Segment Start: Data supplied
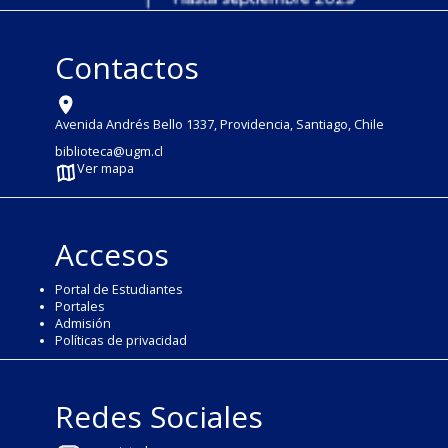
Contactos
Avenida Andrés Bello 1337, Providencia, Santiago, Chile
biblioteca@ugm.cl
Ver mapa
Accesos
Portal de Estudiantes
Portales
Admisión
Políticas de privacidad
Redes Sociales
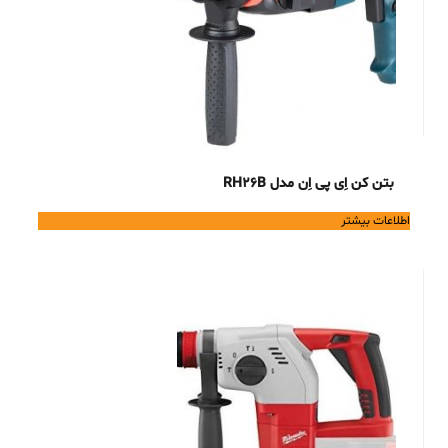
بتن کن اِی پی اِن مدل RH26B
اطلاعات بیشتر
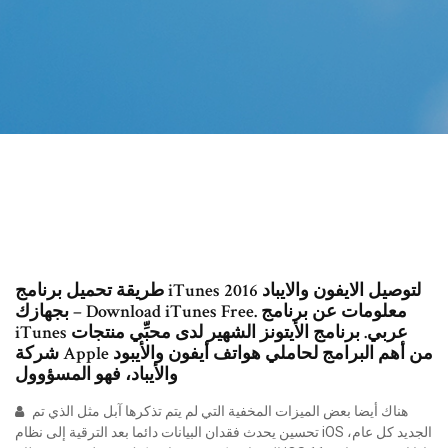
طريقة تحميل برنامج iTunes 2016 لتوصيل الايفون والايباد
بجهازك – Download iTunes Free. معلومات عن برنامج
iTunes عربي. برنامج الأيتونز الشهير لدى محبِّي منتجات
شركة Apple من أهم البرامج لحاملي هواتف أيفون والأيبود
والأيباد، فهو المسؤوول
هناك أيضا بعض الميزات المخفية التي لم يتم تذكرها آبل مثل الذي تم
تحسين يحدث فقدان البيانات دائما بعد الترقية إلى نظام iOS الجديد كل عام،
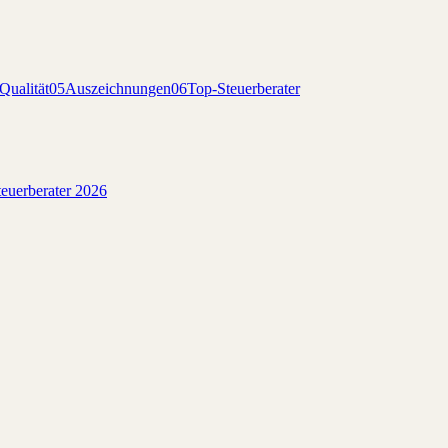
Qualität
05
Auszeichnungen
06
Top-Steuerberater
euerberater 2026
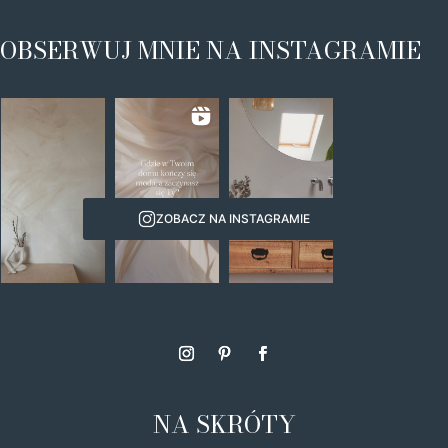
OBSERWUJ MNIE NA INSTAGRAMIE
ZOBACZ NA INSTAGRAMIE
NA SKRÓTY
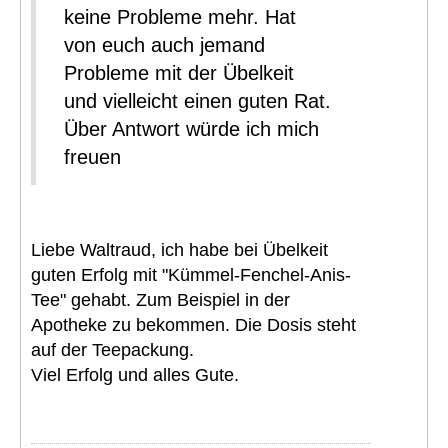
keine Probleme mehr. Hat
von euch auch jemand
Probleme mit der Übelkeit
und vielleicht einen guten Rat.
Über Antwort würde ich mich
freuen
Liebe Waltraud, ich habe bei Übelkeit
guten Erfolg mit "Kümmel-Fenchel-Anis-
Tee" gehabt. Zum Beispiel in der
Apotheke zu bekommen. Die Dosis steht
auf der Teepackung.
Viel Erfolg und alles Gute.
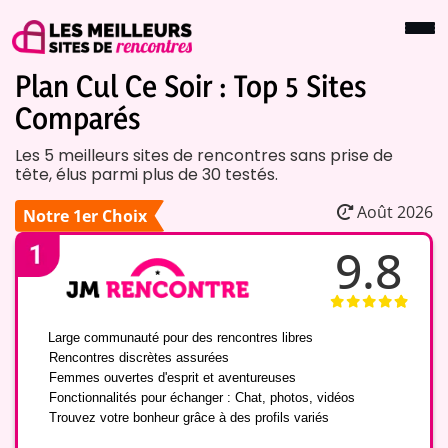
Plan Cul Ce Soir : Top 5 Sites
Comparés
Les 5 meilleurs sites de rencontres sans prise de
tête, élus parmi plus de 30 testés.
Août 2026
Notre 1er Choix
9.8
✅
Large communauté pour des rencontres libres
✅
Rencontres discrètes assurées
✅
Femmes ouvertes d'esprit et aventureuses
✅
Fonctionnalités pour échanger : Chat, photos, vidéos
✅
Trouvez votre bonheur grâce à des profils variés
Segment End: Data supplied
* [Directions]: No pictures go in the copy. Retype exactly the lines from the one with "von euch auch jemand" through the last line of the entries above, both included, and nothing more.

* [Your response]:
von euch auch jemand
Probleme mit der Übelkeit
und vielleicht einen guten Rat.
Über Antwort würde ich mich
freuen
Liebe Waltraud, ich habe bei Übelkeit
guten Erfolg mit "Kümmel-Fenchel-Anis-
Tee" gehabt. Zum Beispiel in der
Apotheke zu bekommen. Die Dosis steht
auf der Teepackung.
Viel Erfolg und alles Gute.
Plan Cul Ce Soir : Top 5 Sites
Comparés
Les 5 meilleurs sites de rencontres sans prise de
tête, élus parmi plus de 30 testés.
Août 2026
Notre 1er Choix
9.8
✅
Large communauté pour des rencontres libres
✅
Rencontres discrètes assurées
✅
Femmes ouvertes d'esprit et aventureuses
✅
Fonctionnalités pour échanger : Chat, photos, vidéos
✅
Trouvez votre bonheur grâce à des profils variés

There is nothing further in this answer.